The Court's decision is also notable for its treatment of statistical modeling used to extrapolate damages under the FCA.  In recent decisions, federal courts have been receptive to the use of statistical techniques to not only calculate damages, but also to establish FCA liability.9  As private relators and the government continue to pursue broader theories of FCA liability, these types of statistical techniques will become increasingly prevalent.  It is helpful, therefore, that the Court's analysis provides guidance for challenging the reliability of statistical techniques.  For example, the case may support arguments  that statistical models are unsuitable for extrapolating damages in cases involving markets that are not driven by traditional economic measures such as supply and demand.  The case may also provide grounds for attacking the reliability of statistical models under Daubert where modeling lacks key explanatory variables or is incapable of accurately forecasting real-world outcomes.

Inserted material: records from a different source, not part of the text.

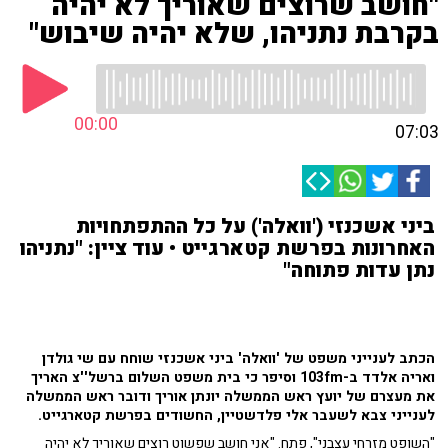
"חושב שרוצים שאוריך לא יהיה
בקרבת נתניהו, שלא יהיה שיבוש"
00:00
07:03
ביני אשכנזי ('וואלה') על כל ההתפתחויות
האחרונות בפרשת קטארגייט • עוד ציין: "נתניהו
נתן עדות פתוחה"
הכתב לענייני משפט של 'וואלה' ביני אשכנזי שוחח עם שי גולדן
ואריה אלדד ב-103fm וסיפר כי בית משפט השלום ברשל''צ האריך
את מעצרם של יועץ ראש הממשלה יונתן אוריך ודובר ראש הממשלה
לענייני צבא לשעבר אלי פלדשטיין, החשודים בפרשת קטארגייט.
"השופט מזרחי עצבני", פתח. "אני חושב שפשוט רוצים שאוריך לא יהיה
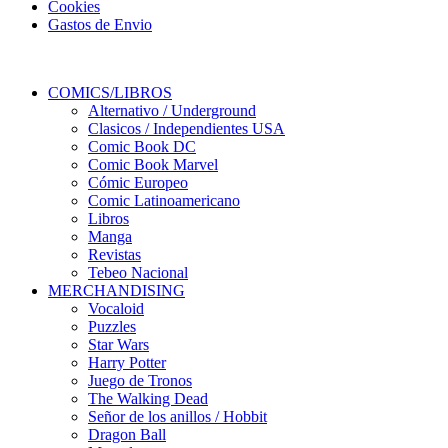
Cookies
Gastos de Envio
COMICS/LIBROS
Alternativo / Underground
Clasicos / Independientes USA
Comic Book DC
Comic Book Marvel
Cómic Europeo
Comic Latinoamericano
Libros
Manga
Revistas
Tebeo Nacional
MERCHANDISING
Vocaloid
Puzzles
Star Wars
Harry Potter
Juego de Tronos
The Walking Dead
Señor de los anillos / Hobbit
Dragon Ball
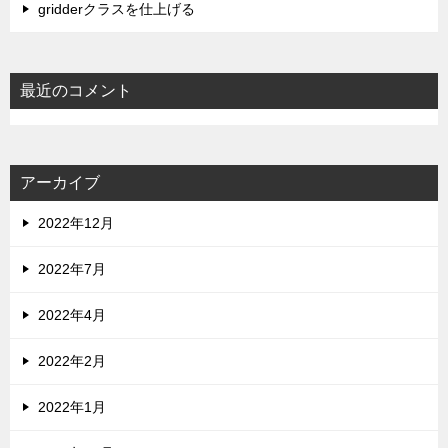
gridderクラスを仕上げる
最近のコメント
アーカイブ
2022年12月
2022年7月
2022年4月
2022年2月
2022年1月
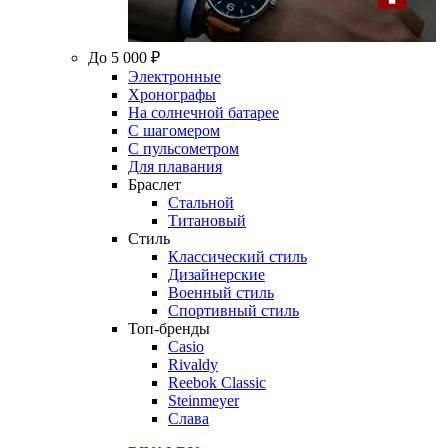
До 5 000 ₽
Электронные
Хронографы
На солнечной батарее
С шагомером
С пульсометром
Для плавания
Браслет
Стальной
Титановый
Стиль
Классический стиль
Дизайнерские
Военный стиль
Спортивный стиль
Топ-бренды
Casio
Rivaldy
Reebok Classic
Steinmeyer
Слава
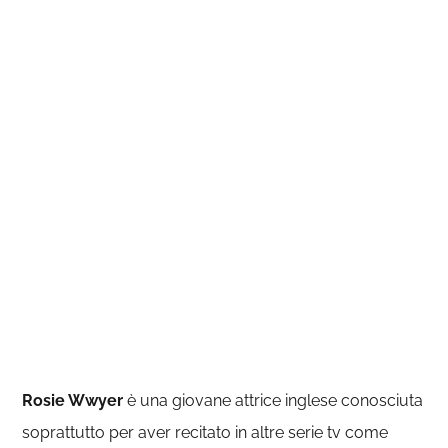
Rosie Wwyer
è una giovane attrice inglese conosciuta
soprattutto per aver recitato in altre serie tv come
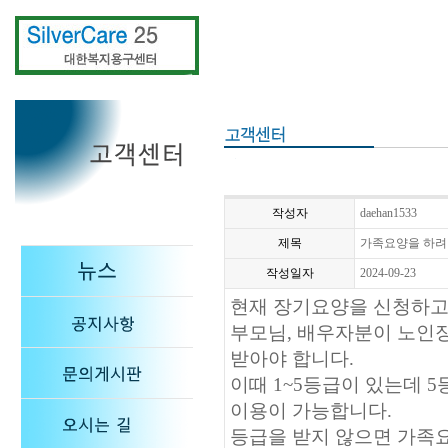
작성자
daehan1533
제목
가족요양을 하려
작성일자
2024-09-23
현재 장기요양을 신청하고
부모님, 배우자분이 노인
받아야 합니다.
이때 1~5등급이 있는데 
이용이 가능합니다.
등급을 받지 않으면 가족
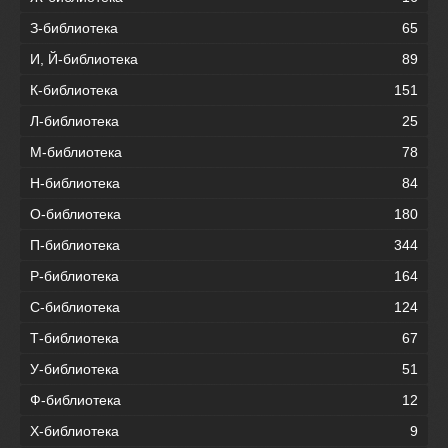
З-библиотека
65
И, Й-библиотека
89
К-библиотека
151
Л-библиотека
25
М-библиотека
78
Н-библиотека
84
О-библиотека
180
П-библиотека
344
Р-библиотека
164
С-библиотека
124
Т-библиотека
67
У-библиотека
51
Ф-библиотека
12
Х-библиотека
9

  1. U.S. ex rel. Bunk v. Birkart Globistics GmbH & Co., No. 1:02-CV-1168 AJT/TRJ, 2014 WL 7359585 (E.D. Va. Dec. 24, 2014).  On  May 15, 2014, Gosselin filed a petition for certiorari with the U.S. Supreme Court seeking to challenge the Fourth Circuit's reinstatement of a $24 million civil penalty in this case.  Gosselin asserted that the Fourth Circuit's mechanical imposition of penalties for each invoice without regard to a defendant's culpability violated the Excessive Fines clause.  The petition was denied on October 6, 2014.

  2. Hereinafter referred to as the "military shipping program."

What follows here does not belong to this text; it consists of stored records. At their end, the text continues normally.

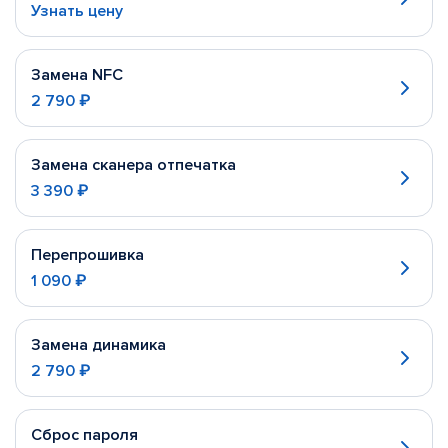
Узнать цену
Замена NFC
2 790 ₽
Замена сканера отпечатка
3 390 ₽
Перепрошивка
1 090 ₽
Замена динамика
2 790 ₽
Сброс пароля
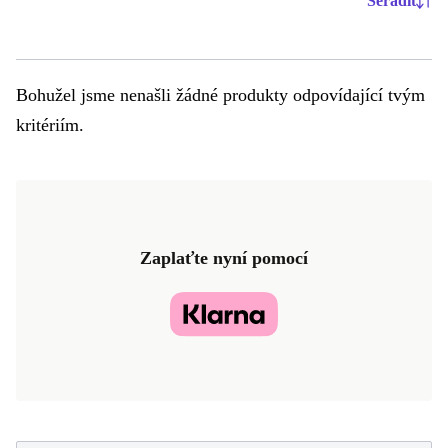
Seřadit
Bohužel jsme nenašli žádné produkty odpovídající tvým
kritériím.
Zaplaťte nyní pomocí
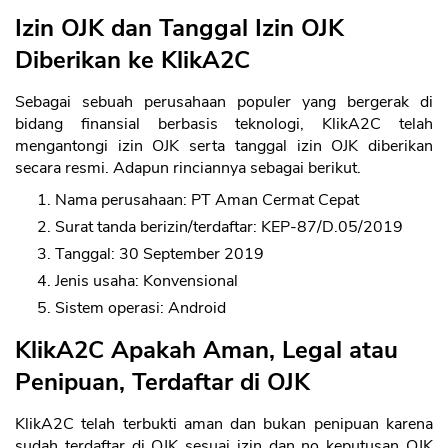
Izin OJK dan Tanggal Izin OJK
Diberikan ke KlikA2C
Sebagai sebuah perusahaan populer yang bergerak di
bidang finansial berbasis teknologi, KlikA2C telah
mengantongi izin OJK serta tanggal izin OJK diberikan
secara resmi. Adapun rinciannya sebagai berikut.
Nama perusahaan: PT Aman Cermat Cepat
Surat tanda berizin/terdaftar: KEP-87/D.05/2019
Tanggal: 30 September 2019
Jenis usaha: Konvensional
Sistem operasi: Android
KlikA2C Apakah Aman, Legal atau
Penipuan, Terdaftar di OJK
KlikA2C telah terbukti aman dan bukan penipuan karena
sudah terdaftar di OJK sesuai izin dan no keputusan OJK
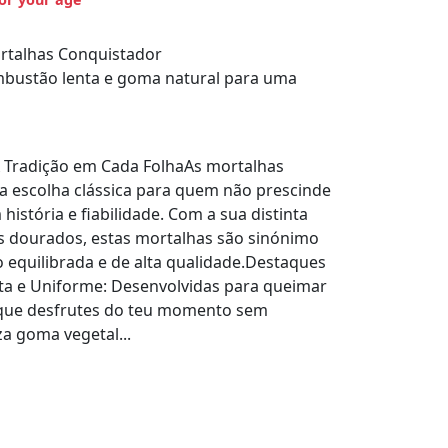
rtalhas Conquistador
ombustão lenta e goma natural para uma
A Tradição em Cada FolhaAs mortalhas
 escolha clássica para quem não prescinde
istória e fiabilidade. Com a sua distinta
s dourados, estas mortalhas são sinónimo
 equilibrada e de alta qualidade.Destaques
a e Uniforme: Desenvolvidas para queimar
 que desfrutes do teu momento sem
za goma vegetal...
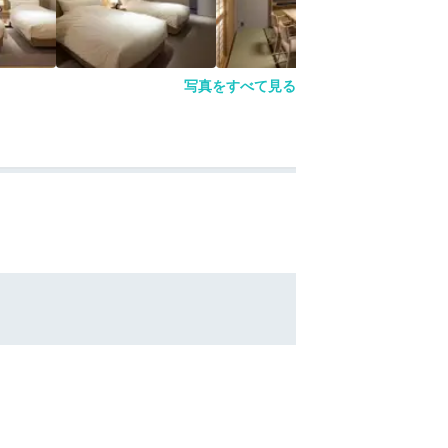
写真をすべて見る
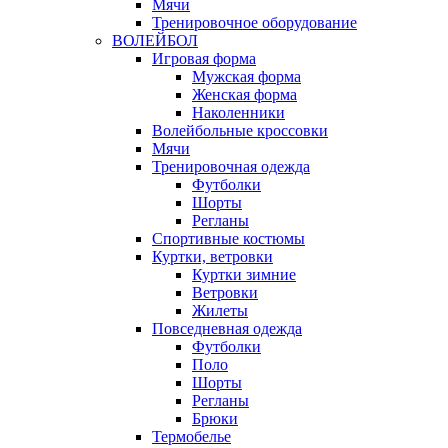
Мячи
Тренировочное оборудование
ВОЛЕЙБОЛ
Игровая форма
Мужская форма
Женская форма
Наколенники
Волейбольные кроссовки
Мячи
Тренировочная одежда
Футболки
Шорты
Регланы
Спортивные костюмы
Куртки, ветровки
Куртки зимние
Ветровки
Жилеты
Повседневная одежда
Футболки
Поло
Шорты
Регланы
Брюки
Термобелье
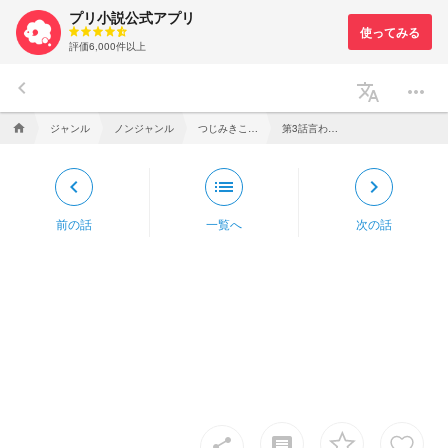
プリ小説公式アプリ
評価6,000件以上
keyboard_arrow_left
translate
more_horiz
ジャンル
ノンジャンル
つじみきこ先生のご趣味は私をいじめること
第3話言われる方が悪い
home
keyboard_arrow_left
list
keyboard_arrow_right
前の話
一覧へ
次の話
insert_comment
share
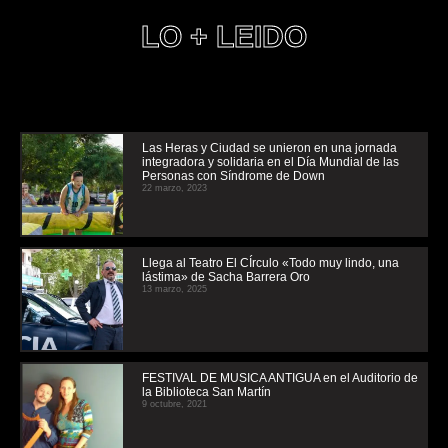
LO + LEIDO
Las Heras y Ciudad se unieron en una jornada
integradora y solidaria en el Día Mundial de las
Personas con Síndrome de Down
22 marzo, 2023
Llega al Teatro El CÍrculo «Todo muy lindo, una
lástima» de Sacha Barrera Oro
13 marzo, 2025
FESTIVAL DE MUSICA ANTIGUA en el Auditorio de
la Biblioteca San Martín
9 octubre, 2021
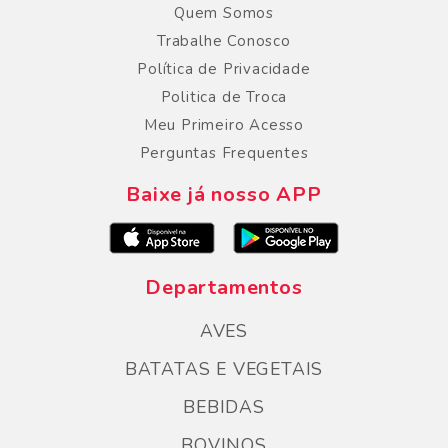
Quem Somos
Trabalhe Conosco
Política de Privacidade
Politica de Troca
Meu Primeiro Acesso
Perguntas Frequentes
Baixe já nosso APP
Departamentos
AVES
BATATAS E VEGETAIS
BEBIDAS
BOVINOS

  3. Hereinafter referred to as the "bundled rate agreement."

  4. Specifically, 31 U.S.C. §§ 3729(a)(1) and (a)(3) (now codified at §§ 3729(a)(1)(A) and (a)(1)(C)).

  5. The government argued that every claim for payment submitted by the carriers during the alleged conspiracy was false, even those that did not use the bundled rate or have any dealings with Gosselin or a signatory to the bundled rate agreement, because Gosselin's conduct inflated all shipping rates during this period.

  6. The government did not attempt to prove that Gosselin's conduct violated antitrust laws, arguing that FCA liability may extend to anticompetitive conduct regardless of whether it is in fact illegal.

  7. The Court found that even if the evidence was sufficient to show that Gosselin engaged in fraudulent conduct, it was insufficient to impose liability because the government failed to show actual proof that any payment to a carrier was inflated as a result of Gosselin's conduct.

  8. The expert's model utilized multiple regression analysis to estimate what the shipping rates would have been in the absence of Gosselin's alleged anticompetitive conduct (but-for rates) and calculated damages by taking the difference between actual shipping rates and but-for rates and multiplying that difference by the amount of tonnage moved during the conspiracy period.

  9. See, e.g., U.S. ex rel. Martin v. Life Care Centers of Am., Inc., No. 1:08-CV-251, 2014 WL 4816006 (E.D. Tenn. Sept. 29, 2014).